Weight often gets tied to health, and that's in part because of the BMI, the Body Mass
Index.
For years, many doctors have used it to measure health. But the BMI has recently come under a lot of criticism, and so a new measurement is starting
to be used instead. The Body Roundness Index, or BRI. Dr. Kelsey Iononi is a sociologist.
She studies weight-based politics and discrimination. Today, Dr. Ioannoni will explain what's driving this shift
to BRI, the drawbacks of using it,
and if it could change people's experiences
in the doctor's office.
I'm Maynika Ramen-Wilms,
and this is The Decibel from The Globe and Mail.
Dr. Ioannoni, thank you so much for being here. Thank you for having me.
So before we get into the measurement that may take BMI's place, let's talk a little
bit about BMI and just get a sense of what Body Mass Index is, because it's something
probably a lot of us are familiar with.
But can you give us some of the history of how and why it was created in the first place?
Yeah. So BMI is this really interesting measure when the history of how and why it was created in the first place?

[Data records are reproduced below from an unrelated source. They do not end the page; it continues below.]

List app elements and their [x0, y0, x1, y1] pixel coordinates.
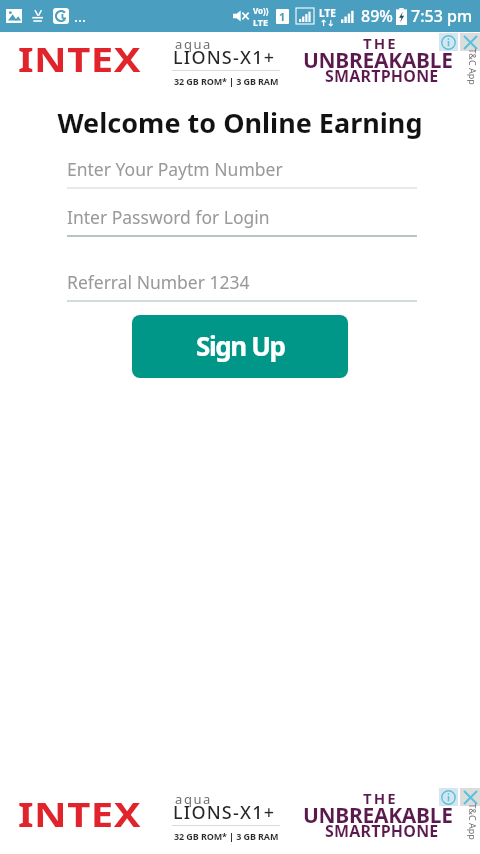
- staticText: THE: [363, 788, 398, 808]
- button[interactable]: Ad information: [439, 33, 458, 51]
- button[interactable]: Sign Up: [132, 315, 348, 378]
- staticText: T&C App: [466, 804, 478, 840]
- button[interactable]: Close ad: [460, 788, 480, 806]
- staticText: 89%: [361, 5, 393, 27]
- staticText: INTEX: [18, 36, 142, 82]
- staticText: LIONS-X1+: [173, 800, 276, 825]
- staticText: Inter Password for Login: [67, 205, 270, 229]
- staticText: LTE: [253, 16, 269, 28]
- button[interactable]: Close ad: [460, 33, 480, 51]
- staticText: 7:53 pm: [411, 5, 473, 27]
- staticText: SMARTPHONE: [325, 820, 439, 842]
- staticText: T&C App: [466, 48, 478, 86]
- button[interactable]: INTEX: [0, 787, 480, 854]
- staticText: 32 GB ROM* | 3 GB RAM: [174, 830, 279, 842]
- staticText: aqua: [175, 35, 213, 53]
- staticText: Welcome to Online Earning: [0, 104, 480, 141]
- staticText: THE: [363, 33, 398, 53]
- staticText: Vo)): [253, 5, 269, 16]
- staticText: ...: [74, 6, 87, 26]
- staticText: LTE: [319, 6, 336, 20]
- staticText: INTEX: [18, 791, 142, 837]
- staticText: LIONS-X1+: [173, 45, 276, 70]
- staticText: Enter Your Paytm Number: [67, 157, 283, 181]
- button[interactable]: INTEX: [0, 32, 480, 107]
- staticText: Referral Number 1234: [67, 270, 250, 294]
- staticText: Sign Up: [196, 328, 285, 363]
- staticText: SMARTPHONE: [325, 65, 439, 87]
- staticText: 32 GB ROM* | 3 GB RAM: [174, 75, 279, 87]
- staticText: 1: [279, 9, 286, 24]
- staticText: UNBREAKABLE: [303, 46, 453, 75]
- button[interactable]: Ad information: [439, 788, 458, 806]
- staticText: UNBREAKABLE: [303, 801, 453, 830]
- staticText: aqua: [175, 790, 213, 808]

Yeah, so BMI is this really interesting measure when we look at how we use it today versus
what it was created for.
It was actually a population-based measure about 150 years ago by a Belgian mathematician,
Adolf Kudelet.
He was sitting out to figure out what the average man was like in Western Europe. And this is really different
from how we use BMI today, that same measurement of looking at someone's weight in kilograms
divided by their height squared in meters. But we use that number now to determine health
or really to apply determinations of health at an individual level, opposed to this population
average that he was calculating before. I think it's really really interesting you pointed out the fact that he was a mathematician
So this wasn't actually even devised as a start as kind of like, you know a health care practice thing
No, absolutely not. He was a mathematician and a statistician and he was looking at like like I said large volumes of European men
To see what the average or ideal European man's size was
Okay, so how do we use BMI now then?
Yeah, I'm sure you yourself and many of your listeners are familiar
with going to the doctor and they make the chart or they point on the chart
where your individual BMI is.
And they use that as a determinant of health, like what that number tells us
about your health charted on underweight, normal,
overweight and then into obesity.
So currently, if you have a score of a BMI of 25 to 30, you're considered to be overweight.

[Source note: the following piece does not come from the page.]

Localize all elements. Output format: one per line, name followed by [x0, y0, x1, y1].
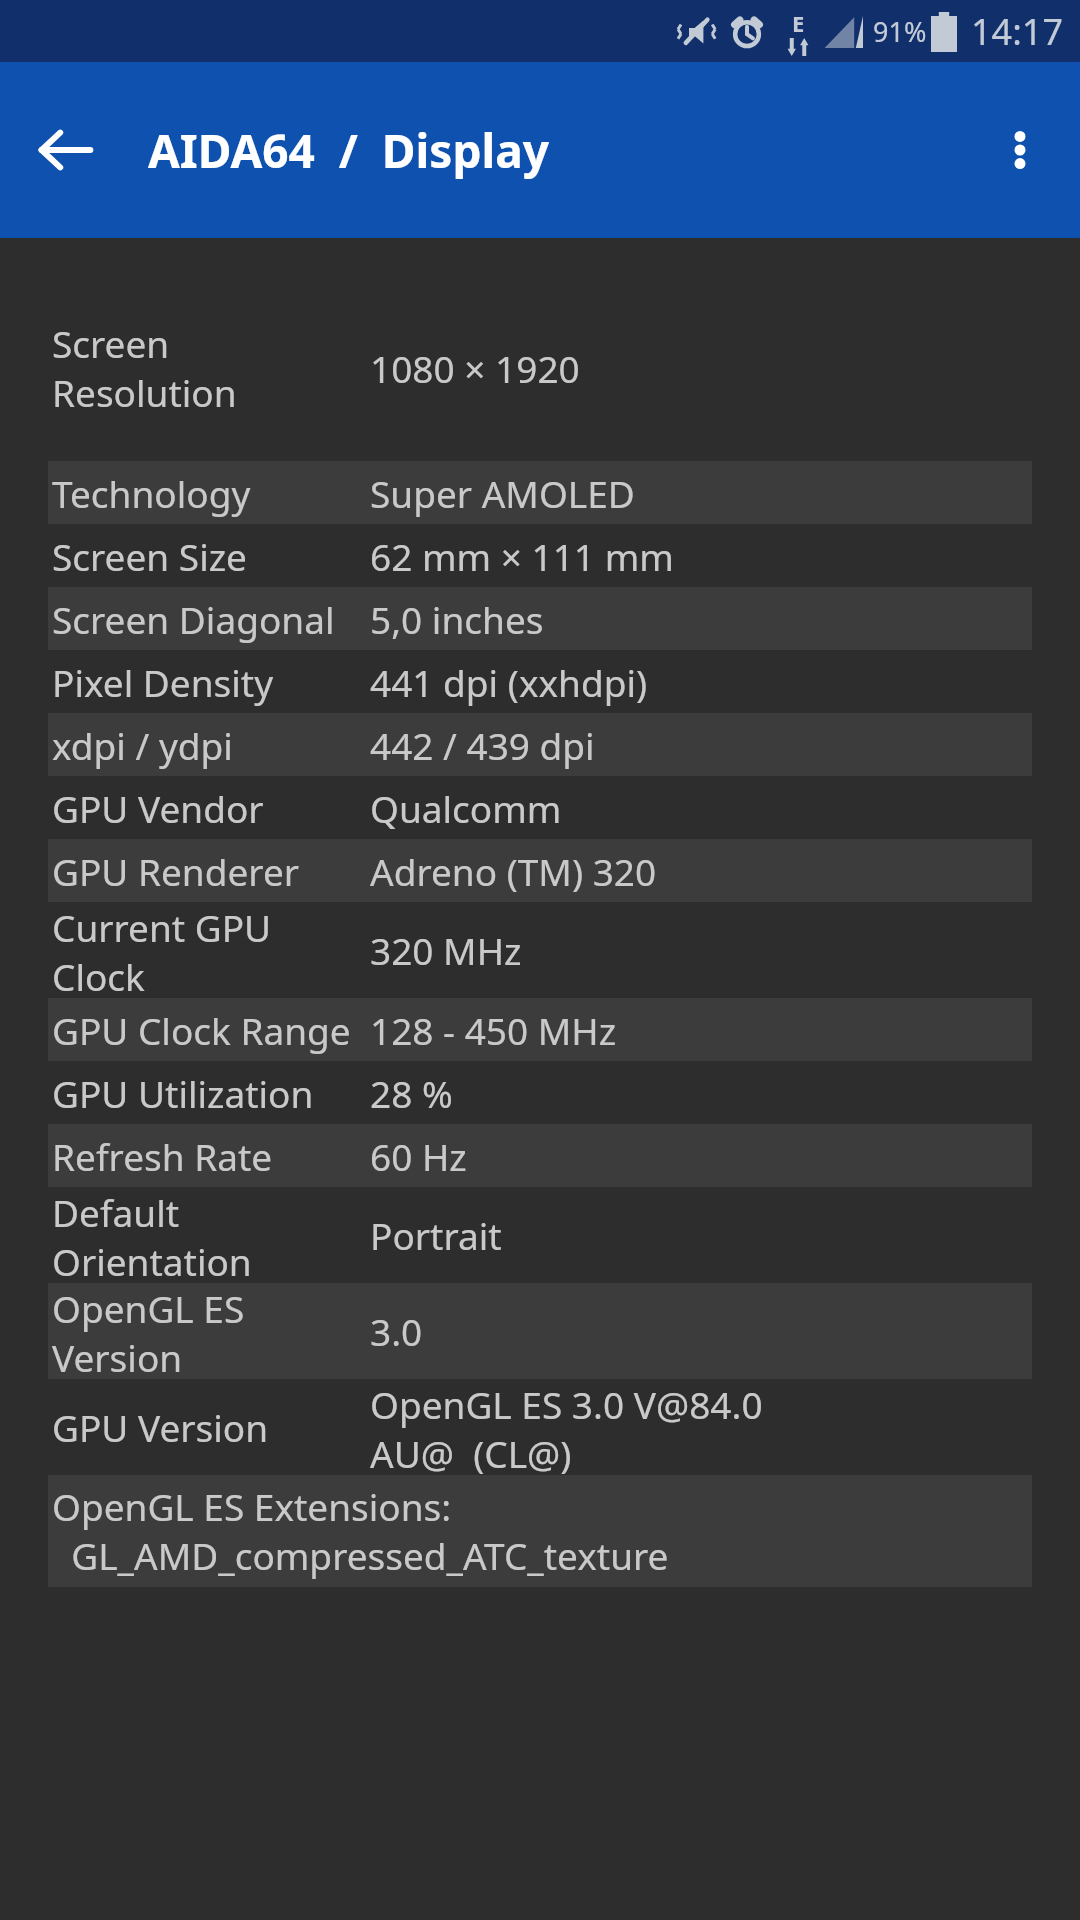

And over 30 puts you in that category of obese. 20 to 25 is about what we consider for normal.
AMT – And as you mentioned earlier, so this is determined by dividing your weight in kilograms by the
square of your height in meters, and this is supposed to give you this number.

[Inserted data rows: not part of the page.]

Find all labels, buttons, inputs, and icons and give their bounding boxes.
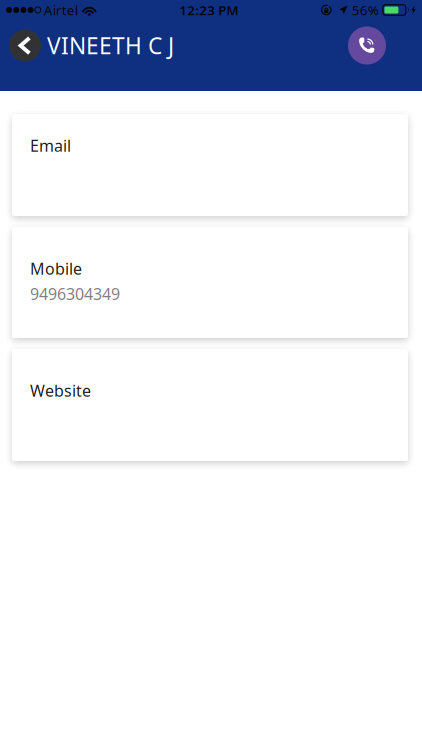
button[interactable]: Call [344,22,390,68]
staticText: Email [30,135,71,156]
staticText: Mobile [30,258,82,279]
staticText: Airtel [44,1,78,19]
staticText: VINEETH C J [47,30,174,60]
staticText: 9496304349 [30,283,120,304]
button[interactable]: Back [3,24,47,68]
staticText: Website [30,380,91,401]
button[interactable]: Mobile [12,227,408,338]
staticText: 56% [352,1,379,19]
button[interactable]: Email [12,114,408,216]
button[interactable]: Website [12,349,408,461]
staticText: 12:23 PM [179,1,238,19]
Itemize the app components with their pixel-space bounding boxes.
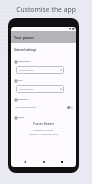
button[interactable]: Font [14,79,73,82]
button[interactable]: Back [21,158,29,166]
button[interactable]: Behaviour [14,98,73,101]
button[interactable]: Home [40,158,48,166]
button[interactable]: Appearance [14,60,73,63]
staticText: Customise the app [0,5,92,14]
staticText: Hide validated passes [15,106,37,109]
button[interactable]: Recents [58,158,66,166]
staticText: Follow system [19,88,34,91]
staticText: Passes Reader [33,122,55,126]
button[interactable]: Follow system [16,85,64,93]
staticText: Follow system [19,69,34,72]
staticText: General settings [14,48,37,52]
button[interactable]: Follow system [16,66,64,74]
button[interactable]: Hide validated passes [14,106,73,109]
staticText: Appearance [18,60,31,63]
staticText: Behaviour [18,98,29,101]
staticText: Created by author [33,128,54,131]
staticText: About [18,116,25,119]
staticText: Version 1.4 (catalog 2024) [29,132,58,135]
staticText: Font [18,79,23,82]
button[interactable]: About [14,116,73,119]
staticText: Your passes [14,35,34,40]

You mentioned the term obese there.
We hear that word a lot, but can we kind of define, I guess, what that means?
I like to rely on a definition that comes from some critical obesity scholars that are
very prominent out of Australia, Dr. Gard and Dr.
Wright. They define obesity as excess fat that impairs health and is routinely measured
using height and weight to calculate a BMI. That classification depends on the BMI and
it appears to relate to increased occurrences of various non-communicable diseases. They also provide the caution in relying on this and other common definitions of obesity that these measures can be
quite problematic because they're statistics, right? We can't just take a number, apply it to
a chart, and determine health. They require interpretation. Personally, I don't use the
language of obesity in my own work to define my body as a fat
woman.
It's a very biomedical term.
It really is focused on how you are in relation to a standard.
I also tend to avoid terms that talk around fat like large body, plus size.
I tend to just actively use the word fat.
And so your listeners will hear me call myself or talk about other fat women.
It's not meant to be a negative. It's an adjective. It talks about and refers to a size and it's
inherently neutral. But as a society, we've come to label fat as failure, as something you don't
want to aim for or embrace or accept about your body. And so it's that application that makes fat
a negative word. And in my work, we work to actively reclaim that word.
So you will hear me use FAT quite a bit.
And it's not meant to be a negative.
It's actually just a descriptor of a large body.
Thank you for saying that.
And I think it is important to look
at those nuances of language and the implications there.
So that is important.
So over the years, the BMI measurement
has become rather controversial.
Let's talk about that. What are some of the
criticisms that have been leveled at it? Yeah, absolutely. Many critical obesity scholars
and fat study scholars talk about how BMI, it doesn't correlate directly with, say, levels of
fat on people's body. Scholars have found that it accounts for about 60 to 75 percent of body fat
variation in adults,
but also is completely inaccurate for measuring body composition in children.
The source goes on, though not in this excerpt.